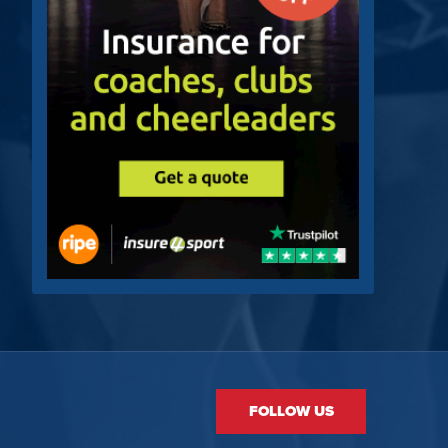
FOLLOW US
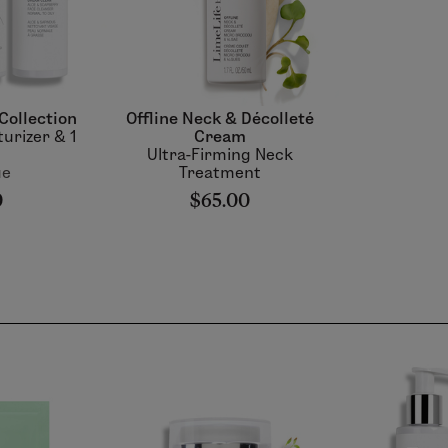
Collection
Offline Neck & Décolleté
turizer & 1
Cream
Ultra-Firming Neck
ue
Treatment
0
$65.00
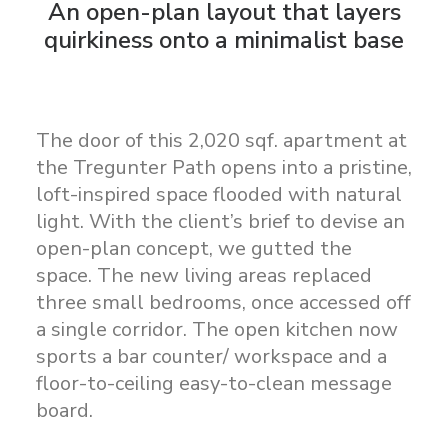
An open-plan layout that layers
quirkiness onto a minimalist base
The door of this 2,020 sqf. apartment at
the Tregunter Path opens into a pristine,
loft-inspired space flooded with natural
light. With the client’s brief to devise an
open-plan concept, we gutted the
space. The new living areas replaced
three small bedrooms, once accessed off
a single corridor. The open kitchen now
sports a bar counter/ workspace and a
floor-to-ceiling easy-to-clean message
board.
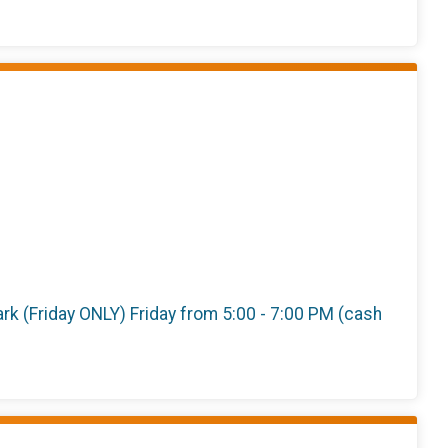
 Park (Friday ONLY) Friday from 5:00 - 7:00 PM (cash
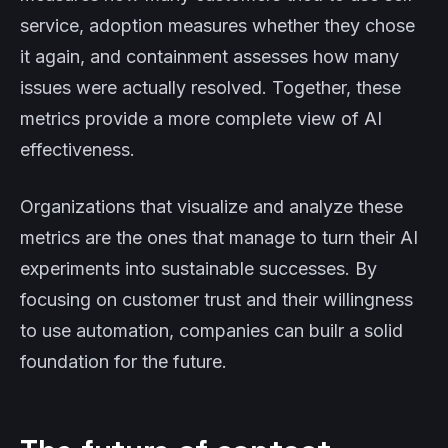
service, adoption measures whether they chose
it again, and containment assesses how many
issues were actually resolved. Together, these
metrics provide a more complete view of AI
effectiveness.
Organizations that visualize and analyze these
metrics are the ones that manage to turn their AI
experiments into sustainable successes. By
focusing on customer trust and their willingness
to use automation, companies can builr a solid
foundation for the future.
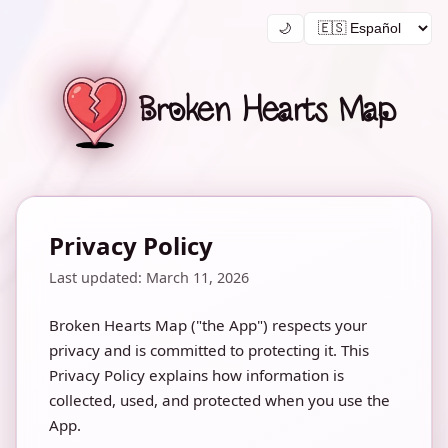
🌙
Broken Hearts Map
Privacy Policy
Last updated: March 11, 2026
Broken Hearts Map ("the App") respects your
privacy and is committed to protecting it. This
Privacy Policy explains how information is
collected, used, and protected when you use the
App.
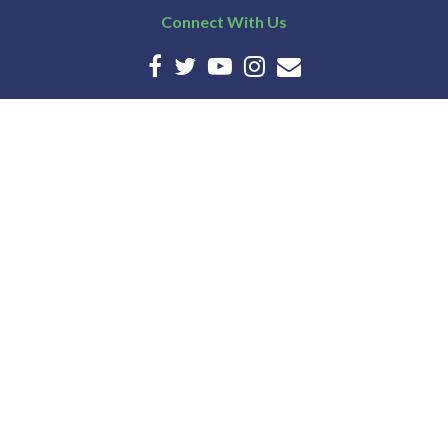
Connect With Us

※

Brief: Copy out the material above in full and exactly, but with no pictures.

Written answer:
FOLLOW US
Collection
Offline Neck & Décolleté
turizer & 1
Cream
Ultra-Firming Neck
ue
Treatment
0
$65.00
An open-plan layout that layers
quirkiness onto a minimalist base
The door of this 2,020 sqf. apartment at
the Tregunter Path opens into a pristine,
loft-inspired space flooded with natural
light. With the client’s brief to devise an
open-plan concept, we gutted the
space. The new living areas replaced
three small bedrooms, once accessed off
a single corridor. The open kitchen now
sports a bar counter/ workspace and a
floor-to-ceiling easy-to-clean message
board.
 Park (Friday ONLY) Friday from 5:00 - 7:00 PM (cash
service, adoption measures whether they chose
it again, and containment assesses how many
issues were actually resolved. Together, these
metrics provide a more complete view of AI
effectiveness.
Organizations that visualize and analyze these
metrics are the ones that manage to turn their AI
experiments into sustainable successes. By
focusing on customer trust and their willingness
to use automation, companies can builr a solid
foundation for the future.
🌙
Broken Hearts Map
Privacy Policy
Last updated: March 11, 2026
Broken Hearts Map ("the App") respects your
privacy and is committed to protecting it. This
Privacy Policy explains how information is
collected, used, and protected when you use the
App.
Connect With Us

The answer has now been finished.